What is needed here is every record, retyped without any change.

**EXERCISE INPUT:**
((

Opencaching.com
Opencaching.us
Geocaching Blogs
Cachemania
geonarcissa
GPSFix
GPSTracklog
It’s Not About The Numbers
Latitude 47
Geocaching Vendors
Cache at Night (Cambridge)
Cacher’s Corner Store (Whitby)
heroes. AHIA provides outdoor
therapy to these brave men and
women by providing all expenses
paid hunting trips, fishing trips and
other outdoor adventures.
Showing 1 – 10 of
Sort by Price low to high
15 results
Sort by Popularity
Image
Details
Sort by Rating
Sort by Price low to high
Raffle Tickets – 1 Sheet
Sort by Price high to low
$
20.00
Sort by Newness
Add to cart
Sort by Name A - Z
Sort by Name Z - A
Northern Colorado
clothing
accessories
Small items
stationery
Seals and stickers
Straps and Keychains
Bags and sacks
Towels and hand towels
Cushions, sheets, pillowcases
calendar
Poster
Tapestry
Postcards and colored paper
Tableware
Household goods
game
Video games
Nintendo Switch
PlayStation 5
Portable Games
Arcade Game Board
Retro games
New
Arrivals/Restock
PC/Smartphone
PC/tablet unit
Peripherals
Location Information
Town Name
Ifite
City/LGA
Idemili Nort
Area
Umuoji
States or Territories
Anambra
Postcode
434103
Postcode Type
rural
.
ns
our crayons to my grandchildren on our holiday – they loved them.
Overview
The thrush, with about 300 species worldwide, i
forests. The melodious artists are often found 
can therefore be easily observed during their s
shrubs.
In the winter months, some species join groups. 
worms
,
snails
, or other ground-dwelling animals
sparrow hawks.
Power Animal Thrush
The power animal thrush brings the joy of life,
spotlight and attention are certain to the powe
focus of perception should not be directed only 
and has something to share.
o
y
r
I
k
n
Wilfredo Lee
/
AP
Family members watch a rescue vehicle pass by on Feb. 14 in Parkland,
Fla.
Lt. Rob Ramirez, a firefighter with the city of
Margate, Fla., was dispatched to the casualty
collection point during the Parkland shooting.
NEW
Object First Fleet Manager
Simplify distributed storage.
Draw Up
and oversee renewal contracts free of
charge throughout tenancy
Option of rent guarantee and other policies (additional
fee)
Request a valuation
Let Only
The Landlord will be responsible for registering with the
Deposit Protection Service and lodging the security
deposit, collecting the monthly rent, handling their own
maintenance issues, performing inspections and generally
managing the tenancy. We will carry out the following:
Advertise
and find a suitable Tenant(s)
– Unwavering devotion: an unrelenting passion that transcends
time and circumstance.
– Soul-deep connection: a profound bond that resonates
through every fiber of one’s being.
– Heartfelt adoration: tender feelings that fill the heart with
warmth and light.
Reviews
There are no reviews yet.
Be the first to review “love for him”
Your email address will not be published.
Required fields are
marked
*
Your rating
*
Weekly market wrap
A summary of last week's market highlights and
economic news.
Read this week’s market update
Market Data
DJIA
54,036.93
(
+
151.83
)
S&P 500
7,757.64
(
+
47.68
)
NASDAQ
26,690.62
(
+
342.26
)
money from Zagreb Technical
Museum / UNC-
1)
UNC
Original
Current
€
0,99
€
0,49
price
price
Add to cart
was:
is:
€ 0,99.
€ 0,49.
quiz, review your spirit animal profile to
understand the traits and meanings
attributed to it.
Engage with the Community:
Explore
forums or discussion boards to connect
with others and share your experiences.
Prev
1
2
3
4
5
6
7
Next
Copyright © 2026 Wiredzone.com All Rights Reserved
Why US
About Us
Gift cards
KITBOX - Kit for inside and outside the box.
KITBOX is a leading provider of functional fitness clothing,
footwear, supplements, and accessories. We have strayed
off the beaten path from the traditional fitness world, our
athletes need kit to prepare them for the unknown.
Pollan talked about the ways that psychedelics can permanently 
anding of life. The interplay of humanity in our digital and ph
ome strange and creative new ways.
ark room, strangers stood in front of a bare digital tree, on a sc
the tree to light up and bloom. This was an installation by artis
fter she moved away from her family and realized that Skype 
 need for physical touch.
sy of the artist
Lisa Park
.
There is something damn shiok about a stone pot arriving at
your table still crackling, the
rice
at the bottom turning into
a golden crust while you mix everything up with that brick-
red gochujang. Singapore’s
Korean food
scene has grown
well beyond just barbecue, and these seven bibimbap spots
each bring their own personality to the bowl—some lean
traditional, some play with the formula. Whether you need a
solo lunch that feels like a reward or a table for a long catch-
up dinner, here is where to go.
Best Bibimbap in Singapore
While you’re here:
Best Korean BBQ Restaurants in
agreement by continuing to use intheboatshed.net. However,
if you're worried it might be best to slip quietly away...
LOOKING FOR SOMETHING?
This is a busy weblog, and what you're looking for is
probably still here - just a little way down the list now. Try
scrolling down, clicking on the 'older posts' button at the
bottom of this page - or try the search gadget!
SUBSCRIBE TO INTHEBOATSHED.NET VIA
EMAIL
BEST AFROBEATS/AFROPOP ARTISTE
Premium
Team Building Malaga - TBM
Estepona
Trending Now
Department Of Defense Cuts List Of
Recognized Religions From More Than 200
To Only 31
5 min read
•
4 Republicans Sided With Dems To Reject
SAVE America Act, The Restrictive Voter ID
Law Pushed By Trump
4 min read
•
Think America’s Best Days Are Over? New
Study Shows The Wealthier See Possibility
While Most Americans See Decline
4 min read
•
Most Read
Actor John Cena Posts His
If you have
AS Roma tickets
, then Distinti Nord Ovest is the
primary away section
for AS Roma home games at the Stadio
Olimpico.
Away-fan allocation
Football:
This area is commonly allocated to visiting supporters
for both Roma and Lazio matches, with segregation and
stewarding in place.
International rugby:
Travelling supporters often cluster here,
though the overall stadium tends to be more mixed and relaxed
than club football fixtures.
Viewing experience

))

**ANSWER TO THE EXERCISE:**
Opencaching.com
Opencaching.us
Geocaching Blogs
Cachemania
geonarcissa
GPSFix
GPSTracklog
It’s Not About The Numbers
Latitude 47
Geocaching Vendors
Cache at Night (Cambridge)
Cacher’s Corner Store (Whitby)
heroes. AHIA provides outdoor
therapy to these brave men and
women by providing all expenses
paid hunting trips, fishing trips and
other outdoor adventures.
Showing 1 – 10 of
Sort by Price low to high
15 results
Sort by Popularity
Image
Details
Sort by Rating
Sort by Price low to high
Raffle Tickets – 1 Sheet
Sort by Price high to low
$
20.00
Sort by Newness
Add to cart
Sort by Name A - Z
Sort by Name Z - A
Northern Colorado
clothing
accessories
Small items
stationery
Seals and stickers
Straps and Keychains
Bags and sacks
Towels and hand towels
Cushions, sheets, pillowcases
calendar
Poster
Tapestry
Postcards and colored paper
Tableware
Household goods
game
Video games
Nintendo Switch
PlayStation 5
Portable Games
Arcade Game Board
Retro games
New
Arrivals/Restock
PC/Smartphone
PC/tablet unit
Peripherals
Location Information
Town Name
Ifite
City/LGA
Idemili Nort
Area
Umuoji
States or Territories
Anambra
Postcode
434103
Postcode Type
rural
.
ns
our crayons to my grandchildren on our holiday – they loved them.
Overview
The thrush, with about 300 species worldwide, i
forests. The melodious artists are often found 
can therefore be easily observed during their s
shrubs.
In the winter months, some species join groups. 
worms
,
snails
, or other ground-dwelling animals
sparrow hawks.
Power Animal Thrush
The power animal thrush brings the joy of life,
spotlight and attention are certain to the powe
focus of perception should not be directed only 
and has something to share.
o
y
r
I
k
n
Wilfredo Lee
/
AP
Family members watch a rescue vehicle pass by on Feb. 14 in Parkland,
Fla.
Lt. Rob Ramirez, a firefighter with the city of
Margate, Fla., was dispatched to the casualty
collection point during the Parkland shooting.
NEW
Object First Fleet Manager
Simplify distributed storage.
Draw Up
and oversee renewal contracts free of
charge throughout tenancy
Option of rent guarantee and other policies (additional
fee)
Request a valuation
Let Only
The Landlord will be responsible for registering with the
Deposit Protection Service and lodging the security
deposit, collecting the monthly rent, handling their own
maintenance issues, performing inspections and generally
managing the tenancy. We will carry out the following:
Advertise
and find a suitable Tenant(s)
– Unwavering devotion: an unrelenting passion that transcends
time and circumstance.
– Soul-deep connection: a profound bond that resonates
through every fiber of one’s being.
– Heartfelt adoration: tender feelings that fill the heart with
warmth and light.
Reviews
There are no reviews yet.
Be the first to review “love for him”
Your email address will not be published.
Required fields are
marked
*
Your rating
*
Weekly market wrap
A summary of last week's market highlights and
economic news.
Read this week’s market update
Market Data
DJIA
54,036.93
(
+
151.83
)
S&P 500
7,757.64
(
+
47.68
)
NASDAQ
26,690.62
(
+
342.26
)
money from Zagreb Technical
Museum / UNC-
1)
UNC
Original
Current
€
0,99
€
0,49
price
price
Add to cart
was:
is:
€ 0,99.
€ 0,49.
quiz, review your spirit animal profile to
understand the traits and meanings
attributed to it.
Engage with the Community:
Explore
forums or discussion boards to connect
with others and share your experiences.
Prev
1
2
3
4
5
6
7
Next
Copyright © 2026 Wiredzone.com All Rights Reserved
Why US
About Us
Gift cards
KITBOX - Kit for inside and outside the box.
KITBOX is a leading provider of functional fitness clothing,
footwear, supplements, and accessories. We have strayed
off the beaten path from the traditional fitness world, our
athletes need kit to prepare them for the unknown.
Pollan talked about the ways that psychedelics can permanently 
anding of life. The interplay of humanity in our digital and ph
ome strange and creative new ways.
ark room, strangers stood in front of a bare digital tree, on a sc
the tree to light up and bloom. This was an installation by artis
fter she moved away from her family and realized that Skype 
 need for physical touch.
sy of the artist
Lisa Park
.
There is something damn shiok about a stone pot arriving at
your table still crackling, the
rice
at the bottom turning into
a golden crust while you mix everything up with that brick-
red gochujang. Singapore’s
Korean food
scene has grown
well beyond just barbecue, and these seven bibimbap spots
each bring their own personality to the bowl—some lean
traditional, some play with the formula. Whether you need a
solo lunch that feels like a reward or a table for a long catch-
up dinner, here is where to go.
Best Bibimbap in Singapore
While you’re here:
Best Korean BBQ Restaurants in
agreement by continuing to use intheboatshed.net. However,
if you're worried it might be best to slip quietly away...
LOOKING FOR SOMETHING?
This is a busy weblog, and what you're looking for is
probably still here - just a little way down the list now. Try
scrolling down, clicking on the 'older posts' button at the
bottom of this page - or try the search gadget!
SUBSCRIBE TO INTHEBOATSHED.NET VIA
EMAIL
BEST AFROBEATS/AFROPOP ARTISTE
Premium
Team Building Malaga - TBM
Estepona
Trending Now
Department Of Defense Cuts List Of
Recognized Religions From More Than 200
To Only 31
5 min read
•
4 Republicans Sided With Dems To Reject
SAVE America Act, The Restrictive Voter ID
Law Pushed By Trump
4 min read
•
Think America’s Best Days Are Over? New
Study Shows The Wealthier See Possibility
While Most Americans See Decline
4 min read
•
Most Read
Actor John Cena Posts His
If you have
AS Roma tickets
, then Distinti Nord Ovest is the
primary away section
for AS Roma home games at the Stadio
Olimpico.
Away-fan allocation
Football:
This area is commonly allocated to visiting supporters
for both Roma and Lazio matches, with segregation and
stewarding in place.
International rugby:
Travelling supporters often cluster here,
though the overall stadium tends to be more mixed and relaxed
than club football fixtures.
Viewing experience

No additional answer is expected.